### Record excerpts
--------------------------------

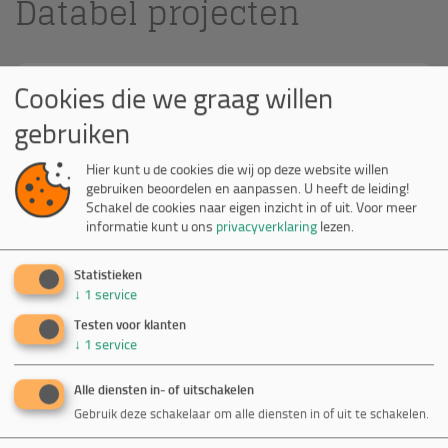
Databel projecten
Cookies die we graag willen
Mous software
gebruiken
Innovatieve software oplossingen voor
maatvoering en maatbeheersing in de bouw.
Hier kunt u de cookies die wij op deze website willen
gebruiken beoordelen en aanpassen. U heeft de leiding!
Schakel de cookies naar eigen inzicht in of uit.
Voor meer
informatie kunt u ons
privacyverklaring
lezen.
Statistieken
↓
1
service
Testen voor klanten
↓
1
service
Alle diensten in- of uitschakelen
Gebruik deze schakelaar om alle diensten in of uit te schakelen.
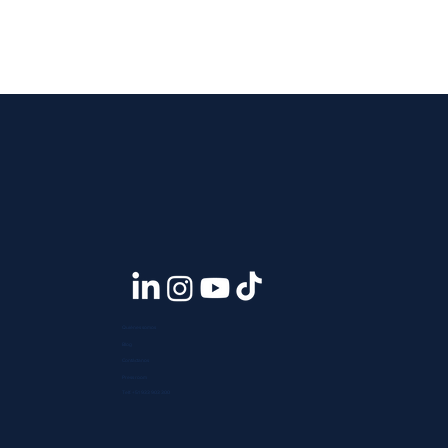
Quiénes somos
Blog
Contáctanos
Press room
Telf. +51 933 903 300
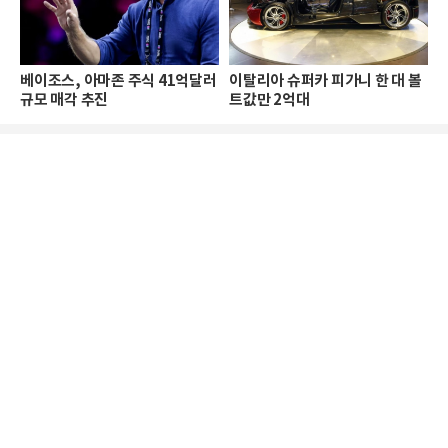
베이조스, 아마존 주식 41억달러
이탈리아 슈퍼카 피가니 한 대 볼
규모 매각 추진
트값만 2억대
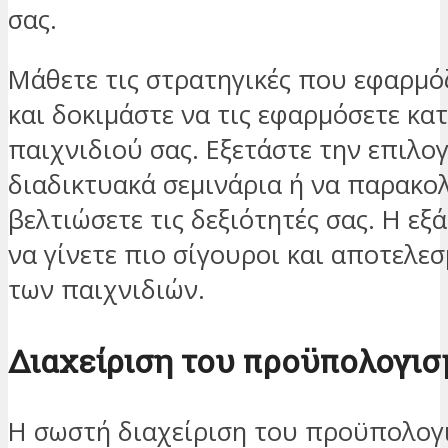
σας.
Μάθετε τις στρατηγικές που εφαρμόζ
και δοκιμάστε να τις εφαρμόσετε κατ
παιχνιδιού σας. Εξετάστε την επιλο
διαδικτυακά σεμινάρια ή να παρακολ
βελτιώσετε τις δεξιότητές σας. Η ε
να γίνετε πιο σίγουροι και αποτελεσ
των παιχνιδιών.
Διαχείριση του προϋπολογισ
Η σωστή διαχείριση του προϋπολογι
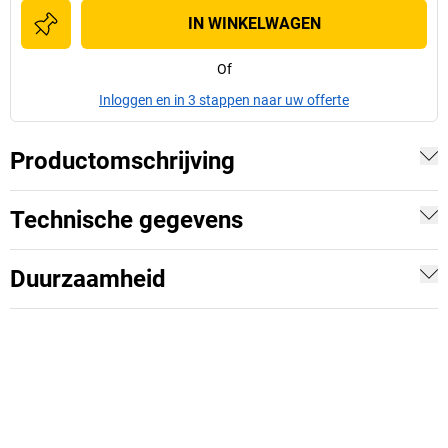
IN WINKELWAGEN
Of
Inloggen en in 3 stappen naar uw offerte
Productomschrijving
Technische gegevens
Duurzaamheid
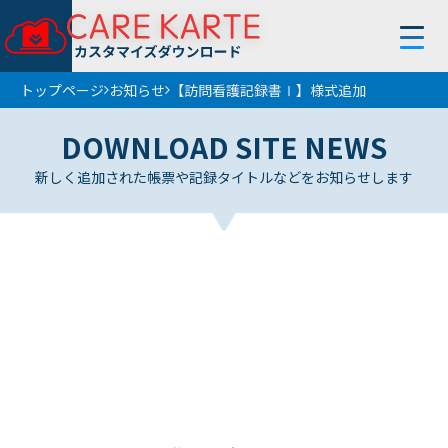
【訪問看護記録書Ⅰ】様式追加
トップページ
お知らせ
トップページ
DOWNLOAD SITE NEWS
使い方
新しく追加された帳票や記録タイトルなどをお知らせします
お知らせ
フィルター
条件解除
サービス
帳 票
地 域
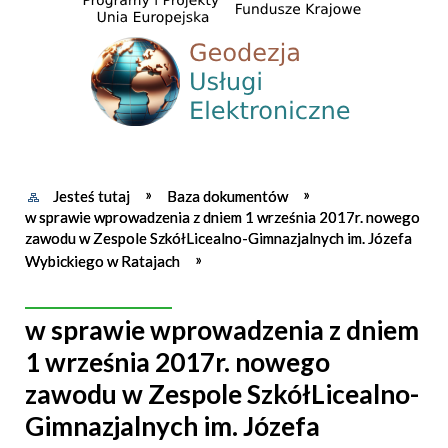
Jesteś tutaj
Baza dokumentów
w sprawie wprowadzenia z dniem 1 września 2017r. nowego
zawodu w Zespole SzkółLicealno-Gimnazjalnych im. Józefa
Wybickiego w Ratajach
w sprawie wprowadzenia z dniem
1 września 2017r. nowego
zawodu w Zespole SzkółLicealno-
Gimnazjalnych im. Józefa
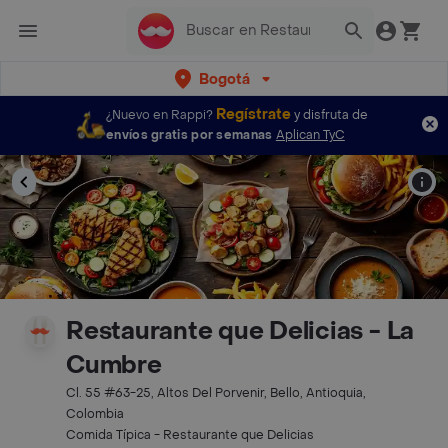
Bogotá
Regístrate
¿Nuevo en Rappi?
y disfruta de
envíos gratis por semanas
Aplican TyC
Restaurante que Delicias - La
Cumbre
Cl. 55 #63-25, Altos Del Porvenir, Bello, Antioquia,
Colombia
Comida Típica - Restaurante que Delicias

--------------------------------

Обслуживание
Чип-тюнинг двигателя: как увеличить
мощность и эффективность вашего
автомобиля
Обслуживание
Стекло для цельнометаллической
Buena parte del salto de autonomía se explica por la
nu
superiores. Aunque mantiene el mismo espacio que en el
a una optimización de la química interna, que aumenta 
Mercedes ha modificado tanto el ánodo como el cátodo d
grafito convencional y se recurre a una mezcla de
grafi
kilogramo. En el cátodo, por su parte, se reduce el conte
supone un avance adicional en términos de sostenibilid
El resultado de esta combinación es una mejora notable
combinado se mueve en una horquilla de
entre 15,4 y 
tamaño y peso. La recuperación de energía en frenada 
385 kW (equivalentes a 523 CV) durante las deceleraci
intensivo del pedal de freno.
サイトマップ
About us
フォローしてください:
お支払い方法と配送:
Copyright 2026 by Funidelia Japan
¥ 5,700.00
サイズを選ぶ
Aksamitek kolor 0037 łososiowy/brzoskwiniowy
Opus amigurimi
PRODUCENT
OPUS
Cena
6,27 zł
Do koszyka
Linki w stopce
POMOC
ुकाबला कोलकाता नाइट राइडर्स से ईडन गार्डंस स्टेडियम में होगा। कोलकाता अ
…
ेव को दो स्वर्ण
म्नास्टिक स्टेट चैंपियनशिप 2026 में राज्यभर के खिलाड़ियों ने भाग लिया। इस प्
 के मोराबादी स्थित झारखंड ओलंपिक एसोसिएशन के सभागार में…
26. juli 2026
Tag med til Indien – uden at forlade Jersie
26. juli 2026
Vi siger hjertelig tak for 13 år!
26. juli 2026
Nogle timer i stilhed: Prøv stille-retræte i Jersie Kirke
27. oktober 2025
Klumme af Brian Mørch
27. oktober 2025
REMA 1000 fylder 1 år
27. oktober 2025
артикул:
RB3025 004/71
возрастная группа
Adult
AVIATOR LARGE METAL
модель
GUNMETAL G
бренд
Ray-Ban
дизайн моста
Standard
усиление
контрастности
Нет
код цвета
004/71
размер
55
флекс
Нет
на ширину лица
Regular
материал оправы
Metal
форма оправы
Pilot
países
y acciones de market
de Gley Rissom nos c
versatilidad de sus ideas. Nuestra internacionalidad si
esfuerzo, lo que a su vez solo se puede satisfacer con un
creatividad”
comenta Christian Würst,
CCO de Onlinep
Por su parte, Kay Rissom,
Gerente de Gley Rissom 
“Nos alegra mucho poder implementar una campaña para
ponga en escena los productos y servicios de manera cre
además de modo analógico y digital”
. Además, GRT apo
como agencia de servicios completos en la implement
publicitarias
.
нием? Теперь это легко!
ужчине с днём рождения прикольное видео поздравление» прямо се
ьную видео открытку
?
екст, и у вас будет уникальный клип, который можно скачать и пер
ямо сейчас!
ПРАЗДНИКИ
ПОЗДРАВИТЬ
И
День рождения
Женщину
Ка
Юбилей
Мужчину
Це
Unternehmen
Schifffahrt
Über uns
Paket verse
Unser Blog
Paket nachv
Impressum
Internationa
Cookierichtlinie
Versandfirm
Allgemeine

--------------------------------

### Problem requirements
When a line in the data contains "wprowadzenia", return it as written.

### Response for this exercise
w sprawie wprowadzenia z dniem 1 września 2017r. nowego
w sprawie wprowadzenia z dniem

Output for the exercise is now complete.